[Start of section]

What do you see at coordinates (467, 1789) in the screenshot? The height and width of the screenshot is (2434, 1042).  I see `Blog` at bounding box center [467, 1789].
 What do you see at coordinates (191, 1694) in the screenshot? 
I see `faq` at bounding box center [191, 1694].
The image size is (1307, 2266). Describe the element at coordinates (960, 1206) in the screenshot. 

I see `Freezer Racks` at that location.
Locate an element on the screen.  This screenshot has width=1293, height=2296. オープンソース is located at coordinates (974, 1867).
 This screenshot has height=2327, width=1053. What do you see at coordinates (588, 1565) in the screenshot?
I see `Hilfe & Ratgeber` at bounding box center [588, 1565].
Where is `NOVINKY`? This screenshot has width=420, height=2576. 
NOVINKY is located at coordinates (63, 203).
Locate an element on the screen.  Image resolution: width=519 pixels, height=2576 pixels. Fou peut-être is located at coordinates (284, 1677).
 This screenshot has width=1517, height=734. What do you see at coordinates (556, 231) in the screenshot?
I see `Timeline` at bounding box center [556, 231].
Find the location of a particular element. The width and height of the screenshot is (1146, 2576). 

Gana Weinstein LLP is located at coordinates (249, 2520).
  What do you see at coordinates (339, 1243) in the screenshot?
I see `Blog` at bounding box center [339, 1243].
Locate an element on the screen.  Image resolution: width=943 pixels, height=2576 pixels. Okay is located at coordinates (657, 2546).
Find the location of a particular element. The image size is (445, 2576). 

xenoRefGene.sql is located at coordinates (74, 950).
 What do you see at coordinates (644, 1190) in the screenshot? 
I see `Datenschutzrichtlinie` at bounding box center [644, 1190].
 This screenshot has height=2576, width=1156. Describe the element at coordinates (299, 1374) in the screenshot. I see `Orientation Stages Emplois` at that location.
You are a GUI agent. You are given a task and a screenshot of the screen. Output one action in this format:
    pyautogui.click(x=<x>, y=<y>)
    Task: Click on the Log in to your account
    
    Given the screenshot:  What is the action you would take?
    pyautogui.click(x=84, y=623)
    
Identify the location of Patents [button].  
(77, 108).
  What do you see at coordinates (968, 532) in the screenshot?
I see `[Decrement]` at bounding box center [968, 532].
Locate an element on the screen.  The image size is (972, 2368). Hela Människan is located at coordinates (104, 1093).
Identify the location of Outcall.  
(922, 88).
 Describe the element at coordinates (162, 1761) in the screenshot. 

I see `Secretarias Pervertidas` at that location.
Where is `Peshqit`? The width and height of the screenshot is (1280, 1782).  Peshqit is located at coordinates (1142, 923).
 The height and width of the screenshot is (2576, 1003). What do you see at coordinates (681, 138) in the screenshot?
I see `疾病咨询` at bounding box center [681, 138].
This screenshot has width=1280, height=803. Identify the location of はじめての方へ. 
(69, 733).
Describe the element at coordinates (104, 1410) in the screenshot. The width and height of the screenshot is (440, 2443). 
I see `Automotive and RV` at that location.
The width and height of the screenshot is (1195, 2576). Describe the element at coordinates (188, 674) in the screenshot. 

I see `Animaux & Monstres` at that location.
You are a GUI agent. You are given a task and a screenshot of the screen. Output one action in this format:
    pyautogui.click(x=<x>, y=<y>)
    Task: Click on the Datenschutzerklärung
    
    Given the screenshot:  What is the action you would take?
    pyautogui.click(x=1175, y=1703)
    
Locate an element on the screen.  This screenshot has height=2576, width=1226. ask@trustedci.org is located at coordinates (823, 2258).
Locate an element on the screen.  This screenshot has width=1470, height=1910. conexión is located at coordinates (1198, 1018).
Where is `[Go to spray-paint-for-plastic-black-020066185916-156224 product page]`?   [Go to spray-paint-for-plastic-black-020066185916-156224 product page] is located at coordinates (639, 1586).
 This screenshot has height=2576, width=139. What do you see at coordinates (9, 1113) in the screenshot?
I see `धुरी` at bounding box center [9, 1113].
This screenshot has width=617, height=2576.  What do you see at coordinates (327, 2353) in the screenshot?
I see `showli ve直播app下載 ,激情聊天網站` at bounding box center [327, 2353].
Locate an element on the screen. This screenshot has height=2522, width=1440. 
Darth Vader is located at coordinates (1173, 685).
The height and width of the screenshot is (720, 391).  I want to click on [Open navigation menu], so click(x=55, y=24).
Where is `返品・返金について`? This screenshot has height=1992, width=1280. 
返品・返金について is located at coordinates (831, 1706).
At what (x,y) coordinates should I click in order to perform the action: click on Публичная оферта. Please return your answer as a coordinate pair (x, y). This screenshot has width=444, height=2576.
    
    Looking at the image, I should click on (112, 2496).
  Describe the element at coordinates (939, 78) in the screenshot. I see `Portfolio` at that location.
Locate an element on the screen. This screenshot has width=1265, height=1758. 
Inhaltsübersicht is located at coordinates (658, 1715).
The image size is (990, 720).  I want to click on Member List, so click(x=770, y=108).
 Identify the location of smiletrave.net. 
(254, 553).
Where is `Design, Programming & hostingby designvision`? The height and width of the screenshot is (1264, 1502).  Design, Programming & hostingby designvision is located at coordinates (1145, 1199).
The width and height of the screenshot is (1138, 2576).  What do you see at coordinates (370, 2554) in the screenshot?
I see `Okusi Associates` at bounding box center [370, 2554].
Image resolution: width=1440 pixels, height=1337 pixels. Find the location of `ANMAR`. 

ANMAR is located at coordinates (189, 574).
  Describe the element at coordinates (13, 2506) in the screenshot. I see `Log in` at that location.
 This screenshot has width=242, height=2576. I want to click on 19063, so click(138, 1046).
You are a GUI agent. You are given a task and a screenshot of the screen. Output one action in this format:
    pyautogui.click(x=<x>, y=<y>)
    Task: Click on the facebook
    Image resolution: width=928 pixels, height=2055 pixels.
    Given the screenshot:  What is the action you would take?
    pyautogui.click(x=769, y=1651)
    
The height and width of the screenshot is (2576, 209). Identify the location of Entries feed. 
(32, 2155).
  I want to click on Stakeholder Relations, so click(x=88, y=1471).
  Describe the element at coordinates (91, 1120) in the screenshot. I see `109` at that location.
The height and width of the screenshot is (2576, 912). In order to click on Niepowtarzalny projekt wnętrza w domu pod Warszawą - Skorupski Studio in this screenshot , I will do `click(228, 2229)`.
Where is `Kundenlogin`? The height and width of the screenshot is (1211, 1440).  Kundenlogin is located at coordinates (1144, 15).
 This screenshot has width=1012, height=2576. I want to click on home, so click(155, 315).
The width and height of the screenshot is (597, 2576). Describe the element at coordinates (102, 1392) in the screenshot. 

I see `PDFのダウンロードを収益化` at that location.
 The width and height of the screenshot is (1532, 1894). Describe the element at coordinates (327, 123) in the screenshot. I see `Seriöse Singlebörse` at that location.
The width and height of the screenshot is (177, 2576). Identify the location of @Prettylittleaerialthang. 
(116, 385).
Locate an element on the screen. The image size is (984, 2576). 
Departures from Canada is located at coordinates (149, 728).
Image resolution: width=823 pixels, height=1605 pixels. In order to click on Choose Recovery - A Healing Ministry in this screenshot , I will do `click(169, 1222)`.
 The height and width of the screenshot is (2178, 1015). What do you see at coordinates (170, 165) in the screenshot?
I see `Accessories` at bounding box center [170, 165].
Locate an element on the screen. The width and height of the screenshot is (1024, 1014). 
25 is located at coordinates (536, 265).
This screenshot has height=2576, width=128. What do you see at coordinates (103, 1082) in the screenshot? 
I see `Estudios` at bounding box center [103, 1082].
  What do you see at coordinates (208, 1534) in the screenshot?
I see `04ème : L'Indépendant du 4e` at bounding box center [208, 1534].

[End of section]

**EXERCISE OBJECTIVE**
The expected response is the full data, reproduced exactly.

**SOLUTION FOR THIS TASK**
What do you see at coordinates (467, 1789) in the screenshot? The height and width of the screenshot is (2434, 1042).  I see `Blog` at bounding box center [467, 1789].
 What do you see at coordinates (191, 1694) in the screenshot? 
I see `faq` at bounding box center [191, 1694].
The image size is (1307, 2266). Describe the element at coordinates (960, 1206) in the screenshot. 

I see `Freezer Racks` at that location.
Locate an element on the screen.  This screenshot has width=1293, height=2296. オープンソース is located at coordinates (974, 1867).
 This screenshot has height=2327, width=1053. What do you see at coordinates (588, 1565) in the screenshot?
I see `Hilfe & Ratgeber` at bounding box center [588, 1565].
Where is `NOVINKY`? This screenshot has width=420, height=2576. 
NOVINKY is located at coordinates (63, 203).
Locate an element on the screen.  Image resolution: width=519 pixels, height=2576 pixels. Fou peut-être is located at coordinates (284, 1677).
 This screenshot has width=1517, height=734. What do you see at coordinates (556, 231) in the screenshot?
I see `Timeline` at bounding box center [556, 231].
Find the location of a particular element. The width and height of the screenshot is (1146, 2576). 

Gana Weinstein LLP is located at coordinates (249, 2520).
  What do you see at coordinates (339, 1243) in the screenshot?
I see `Blog` at bounding box center [339, 1243].
Locate an element on the screen.  Image resolution: width=943 pixels, height=2576 pixels. Okay is located at coordinates (657, 2546).
Find the location of a particular element. The image size is (445, 2576). 

xenoRefGene.sql is located at coordinates (74, 950).
 What do you see at coordinates (644, 1190) in the screenshot? 
I see `Datenschutzrichtlinie` at bounding box center [644, 1190].
 This screenshot has height=2576, width=1156. Describe the element at coordinates (299, 1374) in the screenshot. I see `Orientation Stages Emplois` at that location.
You are a GUI agent. You are given a task and a screenshot of the screen. Output one action in this format:
    pyautogui.click(x=<x>, y=<y>)
    Task: Click on the Log in to your account
    
    Given the screenshot:  What is the action you would take?
    pyautogui.click(x=84, y=623)
    
Identify the location of Patents [button].  
(77, 108).
  What do you see at coordinates (968, 532) in the screenshot?
I see `[Decrement]` at bounding box center [968, 532].
Locate an element on the screen.  The image size is (972, 2368). Hela Människan is located at coordinates (104, 1093).
Identify the location of Outcall.  
(922, 88).
 Describe the element at coordinates (162, 1761) in the screenshot. 

I see `Secretarias Pervertidas` at that location.
Where is `Peshqit`? The width and height of the screenshot is (1280, 1782).  Peshqit is located at coordinates (1142, 923).
 The height and width of the screenshot is (2576, 1003). What do you see at coordinates (681, 138) in the screenshot?
I see `疾病咨询` at bounding box center [681, 138].
This screenshot has width=1280, height=803. Identify the location of はじめての方へ. 
(69, 733).
Describe the element at coordinates (104, 1410) in the screenshot. The width and height of the screenshot is (440, 2443). 
I see `Automotive and RV` at that location.
The width and height of the screenshot is (1195, 2576). Describe the element at coordinates (188, 674) in the screenshot. 

I see `Animaux & Monstres` at that location.
You are a GUI agent. You are given a task and a screenshot of the screen. Output one action in this format:
    pyautogui.click(x=<x>, y=<y>)
    Task: Click on the Datenschutzerklärung
    
    Given the screenshot:  What is the action you would take?
    pyautogui.click(x=1175, y=1703)
    
Locate an element on the screen.  This screenshot has height=2576, width=1226. ask@trustedci.org is located at coordinates (823, 2258).
Locate an element on the screen.  This screenshot has width=1470, height=1910. conexión is located at coordinates (1198, 1018).
Where is `[Go to spray-paint-for-plastic-black-020066185916-156224 product page]`?   [Go to spray-paint-for-plastic-black-020066185916-156224 product page] is located at coordinates (639, 1586).
 This screenshot has height=2576, width=139. What do you see at coordinates (9, 1113) in the screenshot?
I see `धुरी` at bounding box center [9, 1113].
This screenshot has width=617, height=2576.  What do you see at coordinates (327, 2353) in the screenshot?
I see `showli ve直播app下載 ,激情聊天網站` at bounding box center [327, 2353].
Locate an element on the screen. This screenshot has height=2522, width=1440. 
Darth Vader is located at coordinates (1173, 685).
The height and width of the screenshot is (720, 391).  I want to click on [Open navigation menu], so click(x=55, y=24).
Where is `返品・返金について`? This screenshot has height=1992, width=1280. 
返品・返金について is located at coordinates (831, 1706).
At what (x,y) coordinates should I click in order to perform the action: click on Публичная оферта. Please return your answer as a coordinate pair (x, y). This screenshot has width=444, height=2576.
    
    Looking at the image, I should click on (112, 2496).
  Describe the element at coordinates (939, 78) in the screenshot. I see `Portfolio` at that location.
Locate an element on the screen. This screenshot has width=1265, height=1758. 
Inhaltsübersicht is located at coordinates (658, 1715).
The image size is (990, 720).  I want to click on Member List, so click(x=770, y=108).
 Identify the location of smiletrave.net. 
(254, 553).
Where is `Design, Programming & hostingby designvision`? The height and width of the screenshot is (1264, 1502).  Design, Programming & hostingby designvision is located at coordinates (1145, 1199).
The width and height of the screenshot is (1138, 2576).  What do you see at coordinates (370, 2554) in the screenshot?
I see `Okusi Associates` at bounding box center [370, 2554].
Image resolution: width=1440 pixels, height=1337 pixels. Find the location of `ANMAR`. 

ANMAR is located at coordinates (189, 574).
  Describe the element at coordinates (13, 2506) in the screenshot. I see `Log in` at that location.
 This screenshot has width=242, height=2576. I want to click on 19063, so click(138, 1046).
You are a GUI agent. You are given a task and a screenshot of the screen. Output one action in this format:
    pyautogui.click(x=<x>, y=<y>)
    Task: Click on the facebook
    Image resolution: width=928 pixels, height=2055 pixels.
    Given the screenshot:  What is the action you would take?
    pyautogui.click(x=769, y=1651)
    
The height and width of the screenshot is (2576, 209). Identify the location of Entries feed. 
(32, 2155).
  I want to click on Stakeholder Relations, so click(x=88, y=1471).
  Describe the element at coordinates (91, 1120) in the screenshot. I see `109` at that location.
The height and width of the screenshot is (2576, 912). In order to click on Niepowtarzalny projekt wnętrza w domu pod Warszawą - Skorupski Studio in this screenshot , I will do `click(228, 2229)`.
Where is `Kundenlogin`? The height and width of the screenshot is (1211, 1440).  Kundenlogin is located at coordinates (1144, 15).
 This screenshot has width=1012, height=2576. I want to click on home, so click(155, 315).
The width and height of the screenshot is (597, 2576). Describe the element at coordinates (102, 1392) in the screenshot. 

I see `PDFのダウンロードを収益化` at that location.
 The width and height of the screenshot is (1532, 1894). Describe the element at coordinates (327, 123) in the screenshot. I see `Seriöse Singlebörse` at that location.
The width and height of the screenshot is (177, 2576). Identify the location of @Prettylittleaerialthang. 
(116, 385).
Locate an element on the screen. The image size is (984, 2576). 
Departures from Canada is located at coordinates (149, 728).
Image resolution: width=823 pixels, height=1605 pixels. In order to click on Choose Recovery - A Healing Ministry in this screenshot , I will do `click(169, 1222)`.
 The height and width of the screenshot is (2178, 1015). What do you see at coordinates (170, 165) in the screenshot?
I see `Accessories` at bounding box center [170, 165].
Locate an element on the screen. The width and height of the screenshot is (1024, 1014). 
25 is located at coordinates (536, 265).
This screenshot has height=2576, width=128. What do you see at coordinates (103, 1082) in the screenshot? 
I see `Estudios` at bounding box center [103, 1082].
  What do you see at coordinates (208, 1534) in the screenshot?
I see `04ème : L'Indépendant du 4e` at bounding box center [208, 1534].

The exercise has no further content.